By Tony Titre, EMEA Automotive Business Development Manager, Future Electronics &
David Woodcock, Centre of Excellence Manager (Power), Future Electronics
Today’s consumer has little patience for delay: smartphone apps such as Uber Eats, for instance, have taught users to expect restaurant meals at home on demand, delivered in minutes. And now Amazon has begun to experiment with the use of drones to find out whether there is a market for the home delivery of online purchases just 30 minutes after placing an order.
The expectation that consumers can have whatever they want, whenever they want it is at odds with the operation of today’s Electric Vehicle (EV) charging systems. If a fully electric vehicle’s battery is deeply discharged, a home charger with a typical power rating of 7kW will take around 5-8 hours to fully charge the battery of a mainstream vehicle such as a Renault Zoe or Nissan Leaf.
So now EV manufacturers have to grapple with consumers’ reluctance to wait any time for anything – let alone waiting a full working day before their vehicle is ready for a new journey. In fact, the car industry is working on the assumption that EV drivers will accept a charging time of no more than one hour (to reach 80% of maximum capacity from a deeply discharged state). This problem of fast charging at home or on the street has to be solved before EVs achieve mass market adoption (see Figure 1).

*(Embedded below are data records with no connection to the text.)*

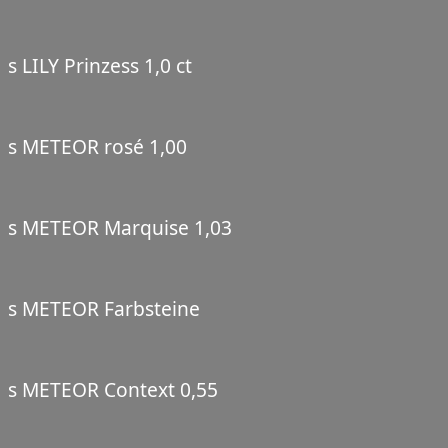
s LILY Prinzess 1,0 ct
s METEOR rosé 1,00
s METEOR Marquise 1,03
s METEOR Farbsteine
s METEOR Context 0,55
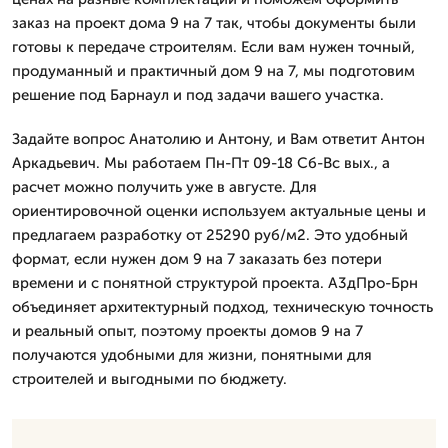
заказ на проект дома 9 на 7 так, чтобы документы были
готовы к передаче строителям. Если вам нужен точный,
продуманный и практичный дом 9 на 7, мы подготовим
решение под Барнаул и под задачи вашего участка.
Задайте вопрос Анатолию и Антону, и Вам ответит Антон
Аркадьевич. Мы работаем Пн-Пт 09-18 Сб-Вс вых., а
расчет можно получить уже в августе. Для
ориентировочной оценки используем актуальные цены и
предлагаем разработку от 25290 руб/м2. Это удобный
формат, если нужен дом 9 на 7 заказать без потери
времени и с понятной структурой проекта. А3дПро-Брн
объединяет архитектурный подход, техническую точность
и реальный опыт, поэтому проекты домов 9 на 7
получаются удобными для жизни, понятными для
строителей и выгодными по бюджету.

To date, however, the development effort applied to EV charger hardware for the home has been minimal. This is largely because most European homes have a single-phase mains power supply, and the maximum power capability of the single-phase AC-DC on-board charger inside an EV is around 7kW. In today’s low production volumes, the board design for a simple 7kW AC home charger can be assembled with little more than a few off-the-shelf modular components for the power circuit, controller and memory.
Fig. 1: most home and street-level EV chargers are today limited to a maximum power output of 7kW. (Image credit: Albert Lugosi under Creative Commons licence)
To reach the one-hour charging time benchmark, charger manufacturers will need to develop home chargers that operate from a three-phase mains input and provide a high-voltage DC output directly to the battery – bypassing the car’s on-board AC-DC charger – and that have a power capability of at least 22kW. High efficiency will be a crucial feature of these new home chargers to limit the cost of power losses, and to avoid excessive waste heat generation, easing system thermal management.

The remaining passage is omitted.